For a few months I have been working on the refurbishment of The Woodside Hotel, Aberdour. The restaurant of this hotel is the original restaurant from the SS Orontes dining saloon.


This Orontes was launched in 1902 and scrapped at Inverkeithing in 1926 where someone had the foresight to save this incredible space. The stained glass in this construction is stunning and yesterday it was my pleasure to be cleaning it (from the outside). The outside area is protected by a kind of glass house roof and you have to squeeze into the space in between to carefully clean.
The stained glass was designed by Oscar Paterson (1863-1934) who trained as a glassmaker and a tutor in glass technology at Gresham College in the 1880s.


Paterson was a skilled practitioner who pioneered many stained glass techniques and experimented with etching glass with hydrofluoric acid. Oscar was a friend of Charles Rennie Macintosh and his dominant leadlines designs contributed to the development of the 'Glasgow style'.

In 1889 Oscar opened his first studio which became internationally famous for its distinctive domestic glass in the 1890s. The Paterson's studio produced a large amount of glass for the Pacific and Orient Shipping Company and the Cunard Line including the Orontes, the Lusitania and the Royal Yacht. Oscar also produced windows for a large number of churches, including St. Magnus' Cathedral in Kirkwall and Crichton Memorial Chapel in Dumfries. The Argyll Window in Saint Giles Cathedral, Edinburgh (1896).

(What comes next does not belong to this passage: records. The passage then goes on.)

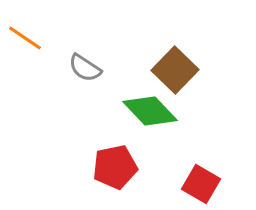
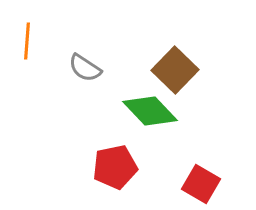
orange line: moved 2 px right, 3 px down; rotated 60 degrees clockwise
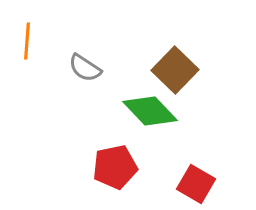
red square: moved 5 px left
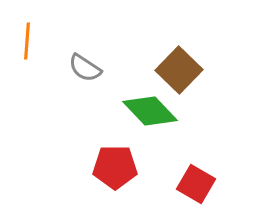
brown square: moved 4 px right
red pentagon: rotated 12 degrees clockwise
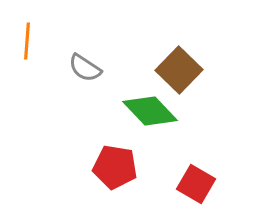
red pentagon: rotated 9 degrees clockwise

Oscar Paterson was said to be the most significant stained glass artist in Britain at this time after Edward Burne Jones. He received much more public and critical acclaim that any other Glasgow glass artist, however he died aged 71 with no obituary and is buried in an unmarked grave at Glasgow Necropolis.


The before and after.



In the middle of the day I took time out to rendezvous with a lovely lady on a bus, to deliver a dead (frozen) fulmar to her, so that it can have its stomach contents analysed for plastic ingestion. 
Unfortunately many seabirds were killed in the storms of the last few weeks.